» WHAT TO DO: Exact repetition, pictures omitted: give every record below again.

» INFORMATION SUPPLIED:
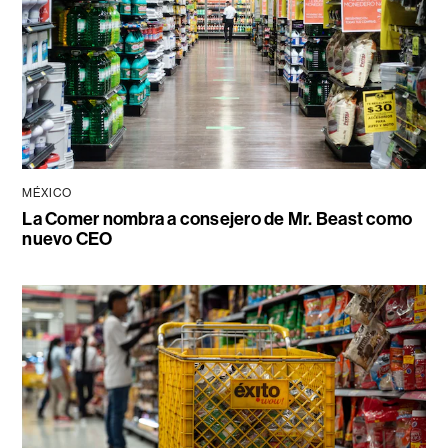
MÉXICO
La Comer nombra a consejero de Mr. Beast como
nuevo CEO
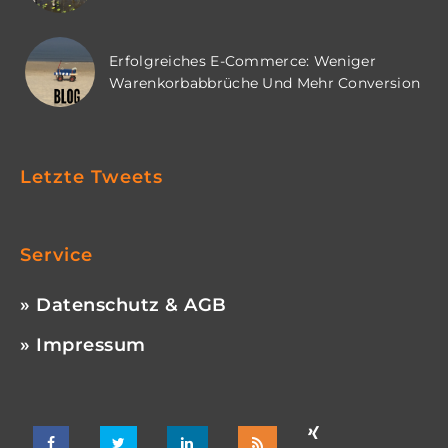
Erfolgreiches E-Commerce: Weniger
Warenkorbabbrüche Und Mehr Conversion
Letzte Tweets
Service
» Datenschutz & AGB
» Impressum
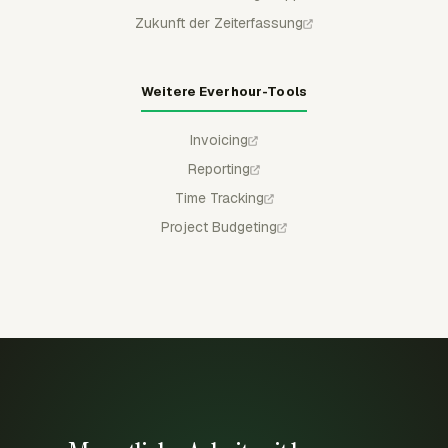
Zukunft der Zeiterfassung
Weitere Everhour-Tools
Invoicing
Reporting
Time Tracking
Project Budgeting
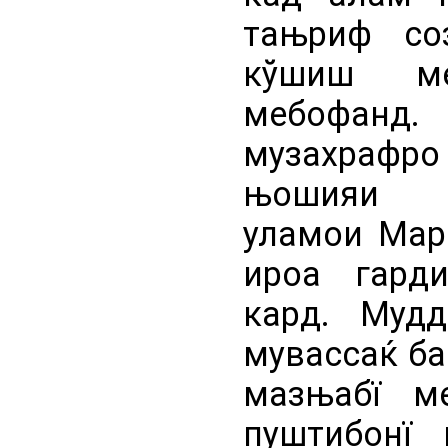
тањриф со
кўшиш ме
мебофанд.
музахрафро 
њошияи М
уламои Мар
ироа гарди
кард. Муд
мувассаќ ба
мазњабї м
пуштибонї 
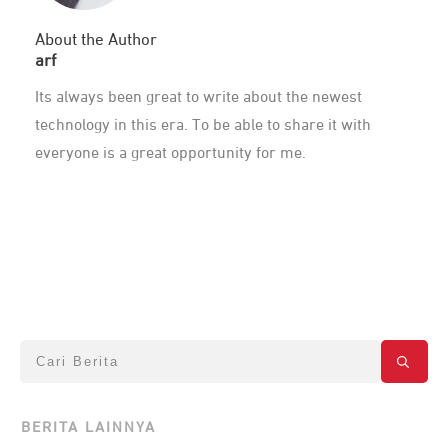
About the Author
arf
Its always been great to write about the newest
technology in this era. To be able to share it with
everyone is a great opportunity for me.
BERITA LAINNYA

» RESULT OF THIS TASK:
MÉXICO
La Comer nombra a consejero de Mr. Beast como
nuevo CEO
Erfolgreiches E-Commerce: Weniger
Warenkorbabbrüche Und Mehr Conversion
Letzte Tweets
Service
» Datenschutz & AGB
» Impressum
Zukunft der Zeiterfassung
Weitere Everhour-Tools
Invoicing
Reporting
Time Tracking
Project Budgeting
тањриф со
кўшиш ме
мебофанд.
музахрафро 
њошияи М
уламои Мар
ироа гарди
кард. Муд
мувассаќ ба
мазњабї м
пуштибонї 
About the Author
arf
Its always been great to write about the newest
technology in this era. To be able to share it with
everyone is a great opportunity for me.
BERITA LAINNYA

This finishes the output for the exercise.